Questions about the legal system in the Soviet Union during the first twenty years of Soviet power invariably evoke images of tribunals and show trials rigging cases to promote class warfare, persecute phantom enemies, and eliminate Joseph Stalin's political opponents. As sensationalized as they have been, show trials and political tribunals were not the norm and the notion that Soviet justice was inherently corrupt has been overstated. The overwhelming majority of Soviet citizens who were accused of crimes during the 1920s were not hauled before tribunals or publicly denigrated in orchestrated show trials. Instead, they were presented with a tiered court system reliant on minutely worded criminal codes, judicial officials expected to follow procedural norms, and the legacies of Tsarist and French legal practices and institutions.

It is this system of justice which most Soviet citizens accused of crimes encountered, and it is this system of justice which is the focus of this dissertation.
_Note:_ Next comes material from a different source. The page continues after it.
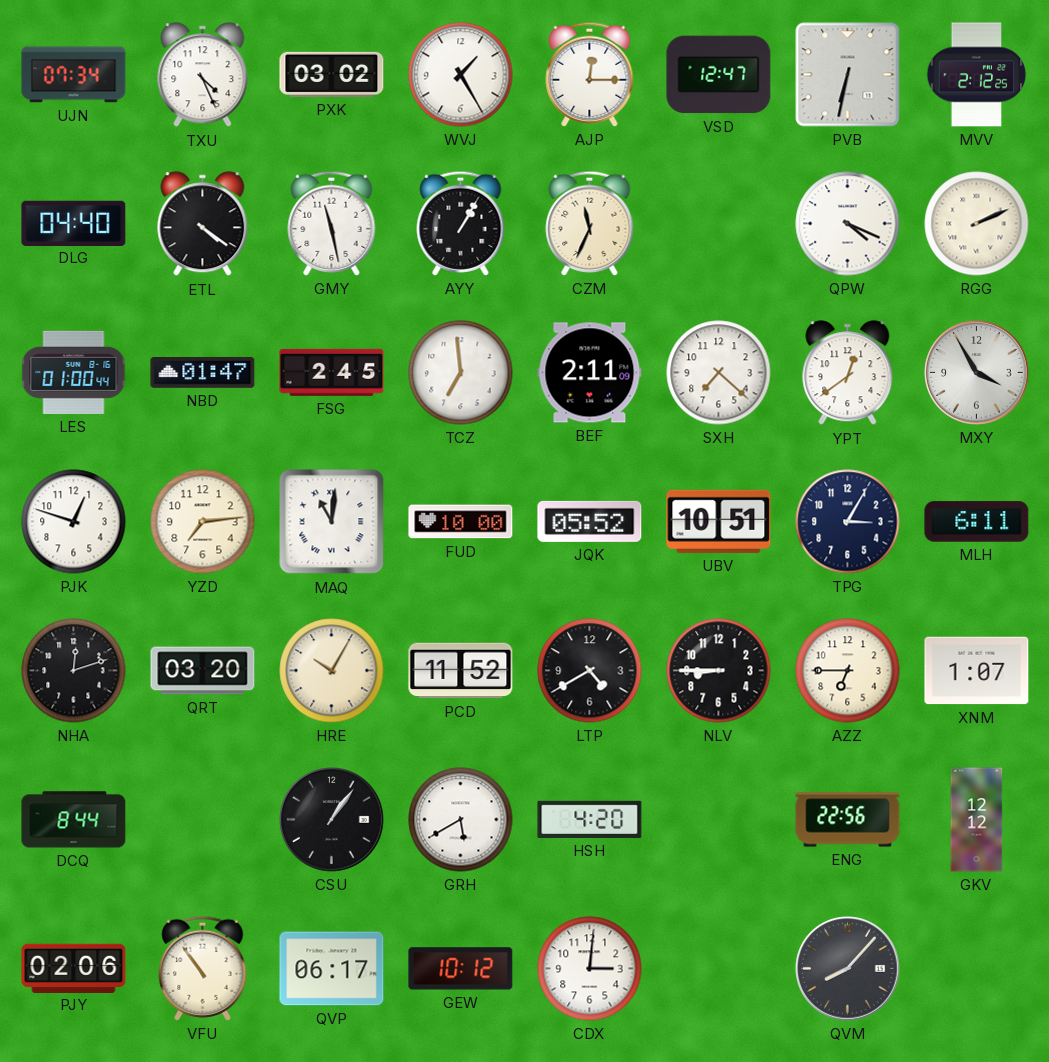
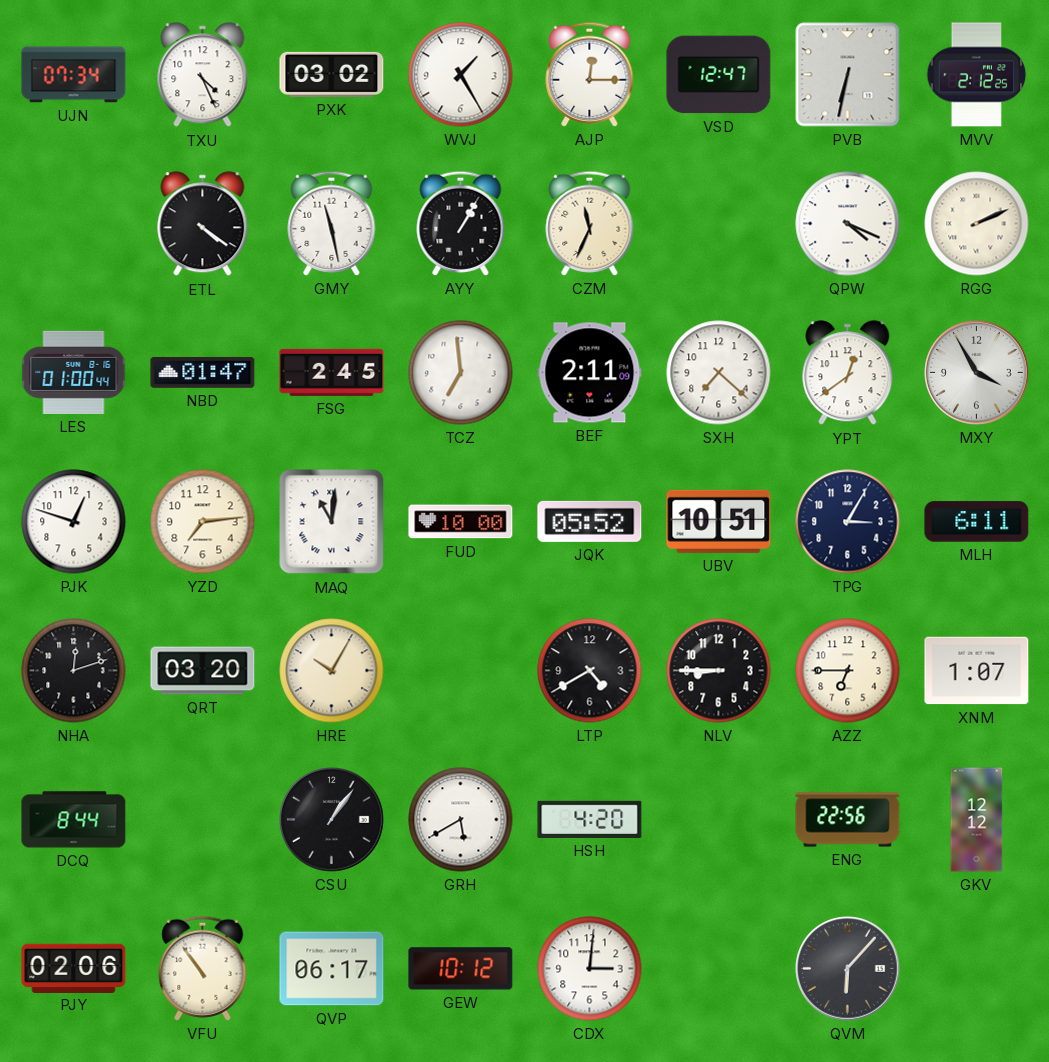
DLG: 04:40 -> none
PCD: 11:52 -> none
QVM: 8:07 -> 6:07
Unlike previous scholarly work dealing with the Soviet judiciary during the period of the NEP, this dissertation employs an analytical framework based on close readings of criminal case records. From an institutional standpoint, case files of criminal appeals are examined to determine how different seats of power within the judiciary exerted their influences against each other in disputes over verdicts, and how different institutions challenged the judiciary over questions of jurisdiction and the application of sentences. From a legal standpoint, judicial decisions at both the court of initial instance and appellant instances are cross-referenced with legal codes and legislation to determine how well Soviet judges understood the wording and intent of codified law. From the standpoint of the criminals themselves, the wording of appeals is analyzed to determine how convicts understood the law, their place in Soviet society, and what they thought they needed to say to gain redemption. Ultimately, this dissertation shows how judges, procurators, investigators, and individuals brought before courts understood how Soviet power and justice functioned in the realm of criminal appeals during the infancy of the Soviet Union.